Tuesday, January 25, 2005

Short one tonight

This getting up early bit doesn't sit well with me. So, it's 11 pm and I'm spralled out on my couch falling asleep. So, I'm gonna head to bed early.

I leave you some lyrics from a Casting Crowns song:
Who am I?

That the Lord of all the earth,
Would care to know my name,
Would care to feel my hurt,
Who am I?
That the Bright and Morning Star,
Would choose to light the way,
For my ever wandering heart,

Not because of who I am,
But because of what You've done,
Not because of what I've done,
But because of who You are,

I am a flower quickly fading,
Here today and gone tomorrow,
A wave tossed in the ocean (ocean),
A vapor in the wind,
Still You hear me when I'm calling,
Lord, You catch me when I'm falling,
And You've told me who I am..
I am Yours.

A tropical heatwave

The big story - it's supposed to be in the 40s tomorrow! This is wonderful news to me. This morning, it took me about 10 minutes to chip the ice off my car doors so I could get into my car and to defrost the windshield enough so I could clear it. I was almost late to class because of the inch of ice the engulfed my car.

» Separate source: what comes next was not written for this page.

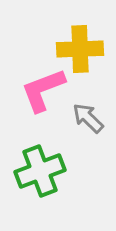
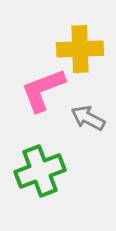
gray arrow: rotated 16 degrees counterclockwise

Something I forgot to mention the other day. It's really great that Viktor Yushchenko has been offically inaugurated in the Ukraine. It was quite encouraging watching the people of Ukraine stand up and fight for the freedom they had been granted. It is something like that which can remind us all of our very precious freedom. Republican, Democrat, Green- whatever party - we can all agree that our right to vote and our right to live a free life is a wonderful thing.

Ok, so I needed to get a little political rant in my blog eventually! :-)

Sunday, January 23, 2005

And then there were two...

Well, we now await the superbowl. Today was great, just relaxing some and watching the championship games all afternoon and evening. Turns out I predicted correctly, but since I wasn't predicting anything too crazy, I don't put much weight into it. :-)

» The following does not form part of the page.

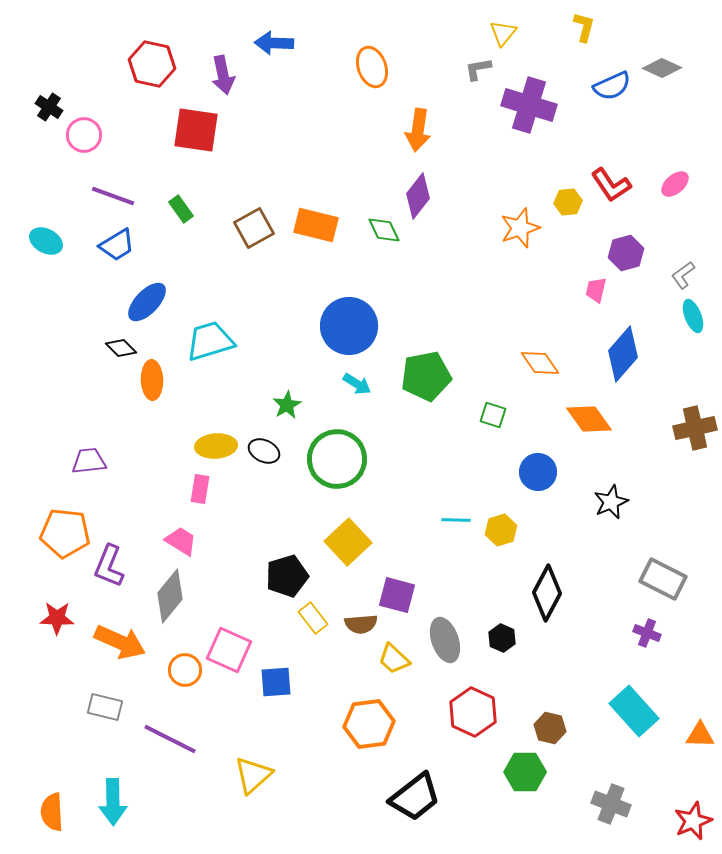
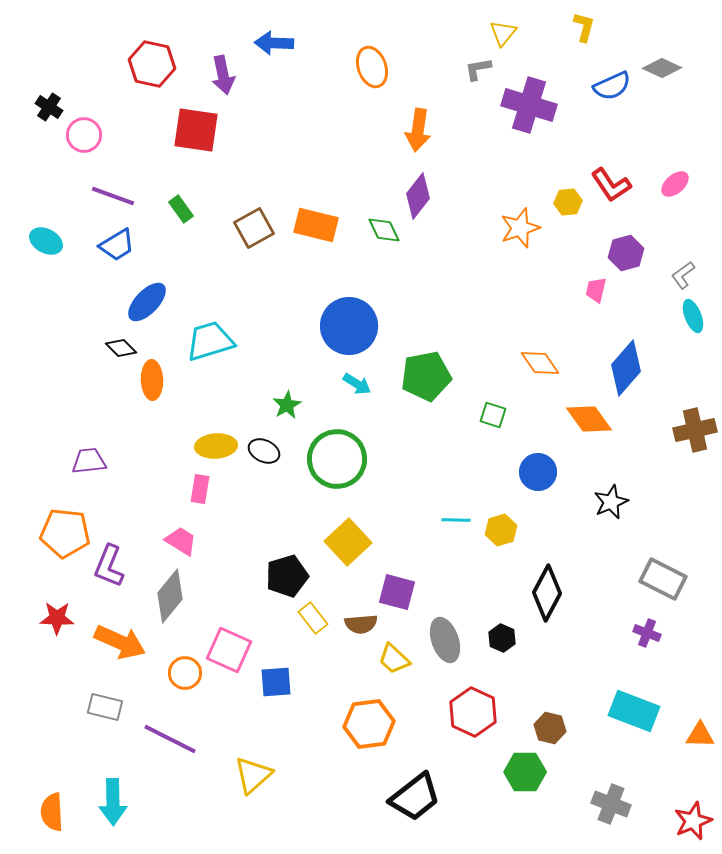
blue diamond at (623, 354): moved 3 px right, 14 px down
brown cross at (695, 428): moved 2 px down
purple square at (397, 595): moved 3 px up
orange circle at (185, 670): moved 3 px down
cyan rectangle at (634, 711): rotated 27 degrees counterclockwise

Tomorrow morning marks the beginning of my crazy weeks. Everyone knows my lack of excitement for waking up early, so we'll see how it goes. I also start my new job, and am excited about that.

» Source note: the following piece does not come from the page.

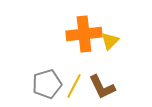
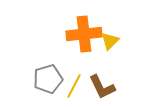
gray pentagon: moved 1 px right, 5 px up
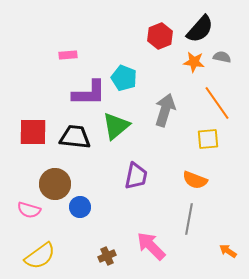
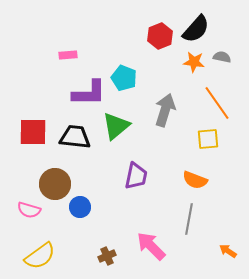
black semicircle: moved 4 px left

Ok, well while I'm sitting here typing this, a commercial just came on about Katie Couric's report on Teens and Sex. Evidently a poll was recently conducted that shows that almost 1/3 of young teens (under 16) are sexually active. I also read in one of my economics textbooks today that the invention and proliferation of the different contraceptives has decreased the "cost" of sex and induces more to engage in it. It makes me sad to see many of these youngsters (wow, I feel old using that term) finding themselves in a position to have a child before they even have a chance to graduate high school. Without getting into a sex debate, I think that most would find the trend for more and younger kids being sexually active slightly disturbing.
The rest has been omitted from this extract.